Le secteur aéronautique français vient de prendre un revers inattendu : d’après le magazine Science et Vie, Dassault Aviation a perdu un contrat évalué à 3,2 milliards d’euros avec la Colombie pour la fourniture du Rafale. Dans un retournement surprenant, la Colombie a choisi le JAS 39 Gripen du constructeur suédois Saab. Cette décision s’inscrit dans la modernisation de la flotte colombienne, qui cherche à remplacer des avions israéliens en service depuis plus de 40 ans.
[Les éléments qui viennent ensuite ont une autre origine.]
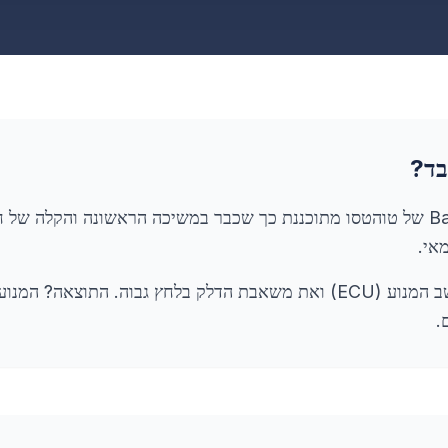
בד?
מערכת ה-Battery-Less EFI של טוהטסו מתוכננת כך שכבר במשיכה הראשונה והק
אי.
מתח זה מפעיל בזק את מחשב המנוע (ECU) ואת משאבת הדלק בלחץ גבוה. התוצ
.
Un contrat qui échappe au Rafale
En 2022, le Rafale semblait bien parti en Colombie et était vu comme l’une des meilleures options pour moderniser la flotte. Trois ans plus tard, la présidence colombienne a finalement opté pour le Gripen. Pour 3,2 milliards d’euros, seize Gripen remplaceront les chasseurs Kfir israéliens.
Curieusement, l’offre française était inférieure, estimée à 2,96 milliards d’euros, ce qui a surpris de nombreux observateurs, car la Colombie a choisi un avion suédois moins cher. Selon des documents budgétaires du ministère de la Défense colombien, ce contrat entre dans le renforcement de la défense aérienne stratégique du pays. Saab a aussi promis des retombées industrielles importantes, notamment l’ouverture d’un centre de maintenance et le lancement de projets d’innovation qui devraient créer de nombreux emplois.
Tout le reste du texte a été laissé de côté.